┌─ Data shown
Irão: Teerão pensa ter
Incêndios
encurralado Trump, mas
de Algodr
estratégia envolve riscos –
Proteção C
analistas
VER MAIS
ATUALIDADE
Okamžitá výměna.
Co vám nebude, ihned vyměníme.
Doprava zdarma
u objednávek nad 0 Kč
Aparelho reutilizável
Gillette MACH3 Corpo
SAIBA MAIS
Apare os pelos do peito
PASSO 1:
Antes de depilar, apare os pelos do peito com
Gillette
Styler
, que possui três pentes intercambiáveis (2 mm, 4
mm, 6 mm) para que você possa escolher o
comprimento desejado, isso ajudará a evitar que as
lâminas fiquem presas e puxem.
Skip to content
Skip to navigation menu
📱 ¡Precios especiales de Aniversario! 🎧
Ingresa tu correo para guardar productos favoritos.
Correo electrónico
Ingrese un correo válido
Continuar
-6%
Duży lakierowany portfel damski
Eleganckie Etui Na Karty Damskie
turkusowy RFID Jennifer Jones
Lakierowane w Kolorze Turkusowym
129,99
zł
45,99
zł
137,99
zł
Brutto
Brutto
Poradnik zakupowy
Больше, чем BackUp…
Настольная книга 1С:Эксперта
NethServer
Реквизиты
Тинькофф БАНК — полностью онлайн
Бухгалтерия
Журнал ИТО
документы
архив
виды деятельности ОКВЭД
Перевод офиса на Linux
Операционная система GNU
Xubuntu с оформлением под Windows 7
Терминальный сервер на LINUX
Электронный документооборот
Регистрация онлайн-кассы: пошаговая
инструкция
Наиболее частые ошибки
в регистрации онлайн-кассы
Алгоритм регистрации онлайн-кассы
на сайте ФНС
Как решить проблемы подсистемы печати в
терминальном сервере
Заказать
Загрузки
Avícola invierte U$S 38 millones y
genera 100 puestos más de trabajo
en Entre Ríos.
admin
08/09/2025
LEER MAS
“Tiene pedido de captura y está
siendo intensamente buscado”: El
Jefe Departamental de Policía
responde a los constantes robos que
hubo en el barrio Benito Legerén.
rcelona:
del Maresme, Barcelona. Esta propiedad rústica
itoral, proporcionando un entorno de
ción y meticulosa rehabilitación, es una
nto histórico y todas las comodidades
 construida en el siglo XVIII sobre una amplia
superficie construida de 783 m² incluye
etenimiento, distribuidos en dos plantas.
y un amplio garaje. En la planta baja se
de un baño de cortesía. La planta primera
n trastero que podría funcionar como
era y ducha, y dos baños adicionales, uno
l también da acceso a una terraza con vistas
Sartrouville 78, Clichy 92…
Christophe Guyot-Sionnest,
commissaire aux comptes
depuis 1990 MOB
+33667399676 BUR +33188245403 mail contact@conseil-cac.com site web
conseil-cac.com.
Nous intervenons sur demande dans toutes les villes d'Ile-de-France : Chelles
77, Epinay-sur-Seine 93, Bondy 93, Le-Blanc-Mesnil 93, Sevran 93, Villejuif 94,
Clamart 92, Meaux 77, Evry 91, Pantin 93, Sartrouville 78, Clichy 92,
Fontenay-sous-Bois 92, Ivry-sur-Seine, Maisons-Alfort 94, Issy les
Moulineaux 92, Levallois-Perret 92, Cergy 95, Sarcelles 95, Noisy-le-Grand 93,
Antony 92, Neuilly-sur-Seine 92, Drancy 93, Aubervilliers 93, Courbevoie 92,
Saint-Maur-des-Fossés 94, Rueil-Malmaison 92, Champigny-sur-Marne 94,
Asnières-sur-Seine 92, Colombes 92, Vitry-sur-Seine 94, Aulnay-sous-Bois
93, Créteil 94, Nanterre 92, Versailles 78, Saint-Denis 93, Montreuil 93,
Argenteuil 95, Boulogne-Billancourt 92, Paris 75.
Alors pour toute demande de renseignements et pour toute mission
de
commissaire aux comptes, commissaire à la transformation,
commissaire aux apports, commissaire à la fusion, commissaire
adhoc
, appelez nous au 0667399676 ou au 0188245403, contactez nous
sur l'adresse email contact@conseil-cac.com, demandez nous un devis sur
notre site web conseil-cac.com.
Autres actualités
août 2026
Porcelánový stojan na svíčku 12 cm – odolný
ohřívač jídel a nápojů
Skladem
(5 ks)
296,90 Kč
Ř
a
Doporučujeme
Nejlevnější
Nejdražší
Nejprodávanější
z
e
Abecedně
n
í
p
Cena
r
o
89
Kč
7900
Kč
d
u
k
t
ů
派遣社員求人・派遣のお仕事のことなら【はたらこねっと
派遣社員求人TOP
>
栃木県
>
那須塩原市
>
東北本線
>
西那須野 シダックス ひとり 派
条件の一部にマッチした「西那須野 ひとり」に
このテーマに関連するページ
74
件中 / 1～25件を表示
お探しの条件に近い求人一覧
└─
(What you have to do):
The lines to retype, exactly and only, run from the first line of the material through the line with "Antes de depilar, apare os pelos do peito com".

(Worked solution):
Irão: Teerão pensa ter
Incêndios
encurralado Trump, mas
de Algodr
estratégia envolve riscos –
Proteção C
analistas
VER MAIS
ATUALIDADE
Okamžitá výměna.
Co vám nebude, ihned vyměníme.
Doprava zdarma
u objednávek nad 0 Kč
Aparelho reutilizável
Gillette MACH3 Corpo
SAIBA MAIS
Apare os pelos do peito
PASSO 1:
Antes de depilar, apare os pelos do peito com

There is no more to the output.